START Data

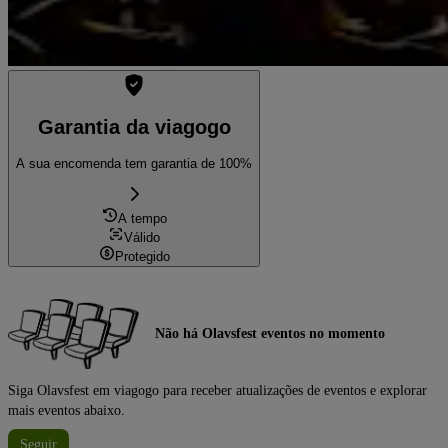
Garantia da viagogo
A sua encomenda tem garantia de 100%
A tempo
Válido
Protegido
Não há Olavsfest eventos no momento
Siga Olavsfest em viagogo para receber atualizações de eventos e explorar
mais eventos abaixo.
Seguir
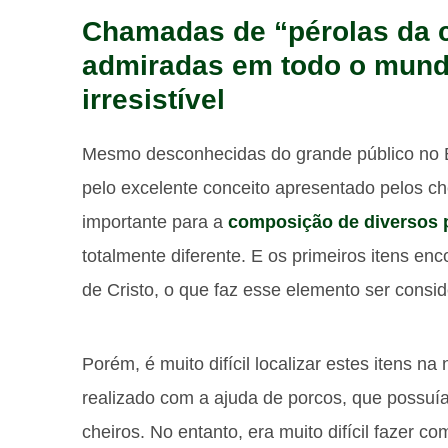
Chamadas de “pérolas da c
admiradas em todo o mund
irresistível
Mesmo desconhecidas do grande público no Br
pelo excelente conceito apresentado pelos c
importante para a
composição de diversos p
totalmente diferente. E os primeiros itens en
de Cristo, o que faz esse elemento ser consi
Porém, é muito difícil localizar estes itens na
realizado com a ajuda de porcos, que possuíam
cheiros. No entanto, era muito difícil fazer 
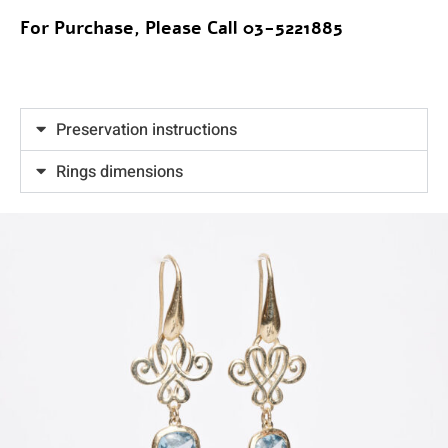
For Purchase, Please Call 03-5221885
Preservation instructions
Rings dimensions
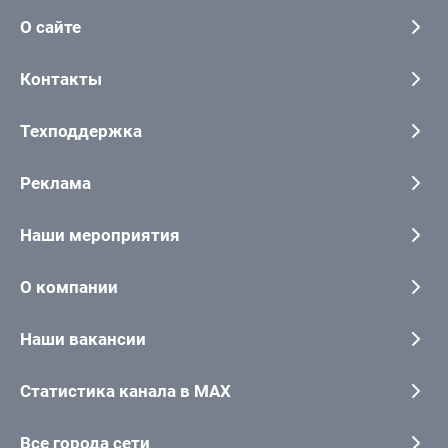
О сайте
Контакты
Техподдержка
Реклама
Наши мероприятия
О компании
Наши вакансии
Статистика канала в MAX
Все города сети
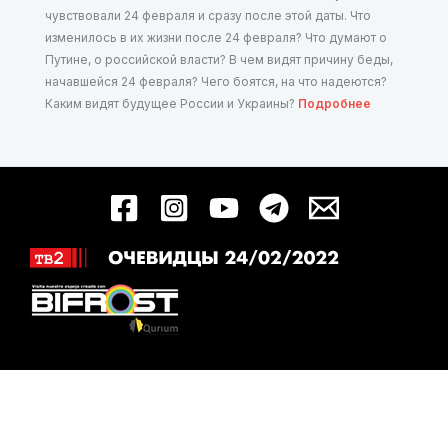
чувствовали 24 февраля и сразу после этой даты. Что
изменилось в их жизни после 24 февраля? Что думают о
Путине, о российской власти? В чем видят причину беды,
начавшейся 24 февраля? Чего боятся, на что надеются?
Каким видят будущее России и Украины?
Подробнее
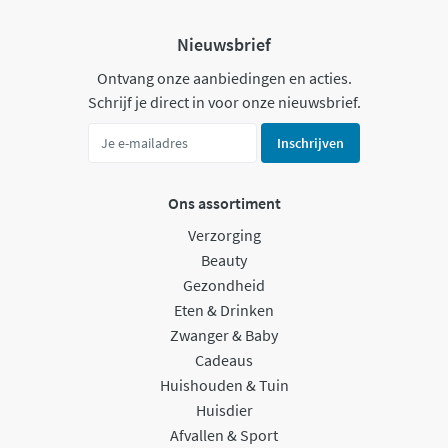
Nieuwsbrief
Ontvang onze aanbiedingen en acties.
Schrijf je direct in voor onze nieuwsbrief.
Inschrijven
Ons assortiment
Verzorging
Beauty
Gezondheid
Eten & Drinken
Zwanger & Baby
Cadeaus
Huishouden & Tuin
Huisdier
Afvallen & Sport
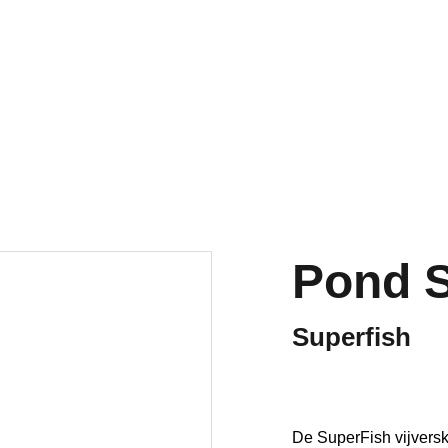
Welkom op onze vernieuwde website!
Pond 
Superfish
De SuperFish vijverskim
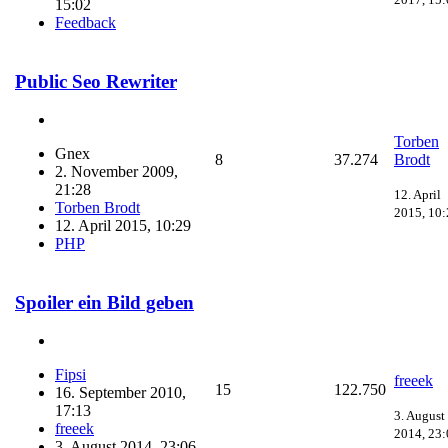
15:02
Feedback
Public Seo Rewriter
Torben
Gnex
8
37.274
Brodt
2. November 2009,
21:28
12. April
Torben Brodt
2015, 10:
12. April 2015, 10:29
PHP
Spoiler ein Bild geben
Fipsi
freeek
15
122.750
16. September 2010,
17:13
3. August
freeek
2014, 23:
3. August 2014, 23:06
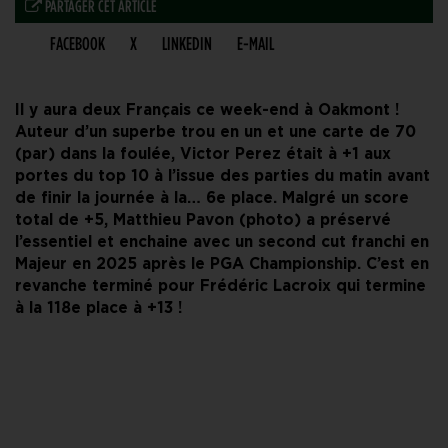
PARTAGER CET ARTICLE
FACEBOOK
X
LINKEDIN
E-MAIL
Il y aura deux Français ce week-end à Oakmont !
Auteur d’un superbe trou en un et une carte de 70
(par) dans la foulée, Victor Perez était à +1 aux
portes du top 10 à l’issue des parties du matin avant
de finir la journée à la… 6e place. Malgré un score
total de +5, Matthieu Pavon (photo) a préservé
l’essentiel et enchaine avec un second cut franchi en
Majeur en 2025 après le PGA Championship. C’est en
revanche terminé pour Frédéric Lacroix qui termine
à la 118e place à +13 !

END Data

Only the lines from the one containing "importante para a" through the final line of the listing should be reproduced, exactly and with no pictures.

importante para a
composição de diversos p
totalmente diferente. E os primeiros itens en
de Cristo, o que faz esse elemento ser consi
Porém, é muito difícil localizar estes itens na
realizado com a ajuda de porcos, que possuíam
cheiros. No entanto, era muito difícil fazer 
For Purchase, Please Call 03-5221885
Preservation instructions
Rings dimensions
О сайте
Контакты
Техподдержка
Реклама
Наши мероприятия
О компании
Наши вакансии
Статистика канала в MAX
Все города сети
чувствовали 24 февраля и сразу после этой даты. Что
изменилось в их жизни после 24 февраля? Что думают о
Путине, о российской власти? В чем видят причину беды,
начавшейся 24 февраля? Чего боятся, на что надеются?
Каким видят будущее России и Украины?
Подробнее
Nieuwsbrief
Ontvang onze aanbiedingen en acties.
Schrijf je direct in voor onze nieuwsbrief.
Inschrijven
Ons assortiment
Verzorging
Beauty
Gezondheid
Eten & Drinken
Zwanger & Baby
Cadeaus
Huishouden & Tuin
Huisdier
Afvallen & Sport
Welkom op onze vernieuwde website!
Pond 
Superfish
De SuperFish vijverskim
15:02
Feedback
Public Seo Rewriter
Torben
Gnex
8
37.274
Brodt
2. November 2009,
21:28
12. April
Torben Brodt
2015, 10:
12. April 2015, 10:29
PHP
Spoiler ein Bild geben
Fipsi
freeek
15
122.750
16. September 2010,
17:13
3. August
freeek
2014, 23:
3. August 2014, 23:06
PARTAGER CET ARTICLE
FACEBOOK
X
LINKEDIN
E-MAIL
Il y aura deux Français ce week-end à Oakmont !
Auteur d’un superbe trou en un et une carte de 70
(par) dans la foulée, Victor Perez était à +1 aux
portes du top 10 à l’issue des parties du matin avant
de finir la journée à la… 6e place. Malgré un score
total de +5, Matthieu Pavon (photo) a préservé
l’essentiel et enchaine avec un second cut franchi en
Majeur en 2025 après le PGA Championship. C’est en
revanche terminé pour Frédéric Lacroix qui termine
à la 118e place à +13 !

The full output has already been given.